Par Hatem JAMOUSSI
Fondateur de l’Association Convergence
Avec les révolutions de la dignité qui ont commencé en
Tunisie en Janvier 2011, davantage de « maturité » a été acquise par
le Forum social mondial, qui est passé d’une position traitant des
préoccupations de la société civile en rapport avec la mondialisation et
prônant inlassablement qu’ « un autre monde est possible », à un
espace de débats pouvant désormais se
prévaloir d’un vécu révolutionnaire, qui prouve concrètement -si besoin est-
que le changement est bien possible. Et, même si le processus des révolutions est
toujours en cours, de tels évènements ont valeur d’exemples, éloquents à plus
d’un titre.
D’abord, parce que ces révolutions sont imputables
essentiellement aux effets dévastateurs du système néolibéral, arrivés à leur
paroxysme, qui ont généré des soulèvements violents et incontrôlés. Elles sont
dues -avant tout- à l’absence d’équité sociale, le système ayant longtemps
décidé d’enfermer les exclus sociaux dans un monde souterrain dont ils ne devaient
affleurer. C’était sans compter avec ce torrent des révolutions, qui a tout
emporté sur son passage, pour restituer à ces populations exclues leur
« dignité ».
Ensuite, pour l’évolution inattendue que connaissent
ces révolutions, avec un cheminement non linéaire, semé d’embûches. A l’origine
de cette situation est en grande partie la sempiternelle lutte entre les deux
mondes, celui du néolibéralisme et celui du paradigme altermondialiste.

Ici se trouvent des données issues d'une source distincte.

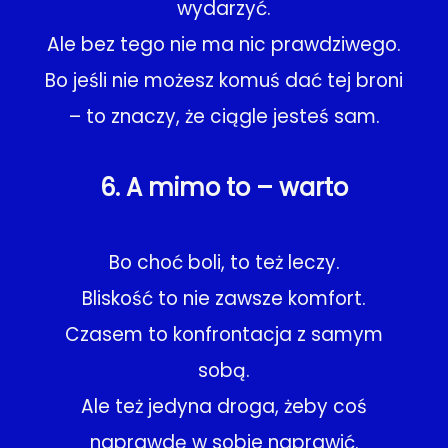
wydarzyć.
Ale bez tego nie ma nic prawdziwego.
Bo jeśli nie możesz komuś dać tej broni
– to znaczy, że ciągle jesteś sam.
6. A mimo to – warto
Bo choć boli, to też leczy.
Bliskość to nie zawsze komfort.
Czasem to konfrontacja z samym
sobą.
Ale też jedyna droga, żeby coś
naprawdę w sobie naprawić.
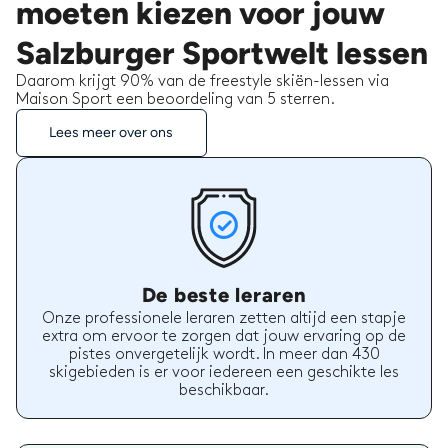
moeten kiezen voor jouw
Salzburger Sportwelt lessen
Daarom krijgt 90% van de freestyle skiën-lessen via
Maison Sport een beoordeling van 5 sterren.
Lees meer over ons
De beste leraren
Onze professionele leraren zetten altijd een stapje
extra om ervoor te zorgen dat jouw ervaring op de
pistes onvergetelijk wordt. In meer dan 430
skigebieden is er voor iedereen een geschikte les
beschikbaar.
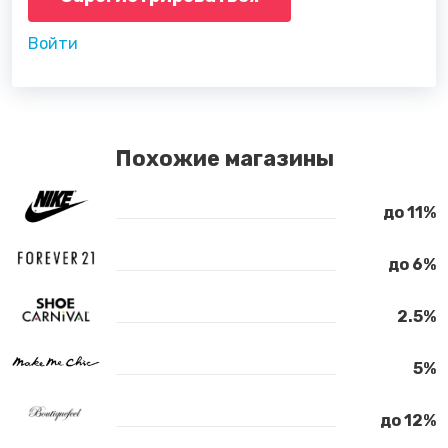
Войти
Похожие магазины
до 11%
до 6%
2.5%
5%
до 12%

Le premier - ancré depuis de très longues années dans
la majeure partie de la planète- cherche à conserver bec et ongles ses acquis,
qui sont le gage de sa continuité. Il doit à tout prix maintenir sa prépondérance,
non seulement sur le monde riche (qui lui est naturellement acquis), mais
aussi et surtout sur le monde pauvre. Car ce monde pauvre,
qui est jusqu’ici le moins pillé par ses indigènes -non moins convaincus par le
néolibéralisme- qui ne disposent pas de moyens pour le faire, constitue une extension
nécessaire pour doper la croissance du monde riche : matières premières à
bas prix, débouchés commerciaux pour des produits souvent inutiles, exploitation
des ressources humaines et matérielles locales, etc. Cette prépondérance du
néolibéralisme doit pérenniser à jamais l’emprise du système sur un monde pauvre
avili, précarisé, surendetté, obéissant au doigt et à l’œil, autant de leviers
pour maintenir cette dépendance immuable.
A l’opposé, on trouve l’alter-mondialisme, qui
privilégie l’humain sur le matériel et se voulant le véhicule de toutes les
valeurs d’équité qui sont les siennes depuis Porto Alegre. On imagine l’amplitude
du choc …
Aujourd’hui est un moment unique de l’histoire, car
ces révolutions sont autant de tests grandeur nature qui se font au fil de l’eau
et les mutations subies par les pays concernés rappellent plus les champs d’expérimentation
que les ateliers d’application de solutions toutes faites, qui en fait n’existent
pas. Des facteurs endogènes et exogènes y participent. Des luttes d’ailleurs y sont
continuellement injectées. Bref, les peuples révolutionnaires s’y sentent quelque
part égarés et ne devraient pas être abandonnés à leur sort par leurs
semblables, porteurs des mêmes valeurs. En l’occurrence, le FSM devrait baliser
la route à ces téméraires, qui ont osé défier l’ordre établi, vaincre la
résignation. Il y gagnerait en passant de plain pied au cran supérieur, pour
affirmer haut et fort qu’« un autre monde existe ».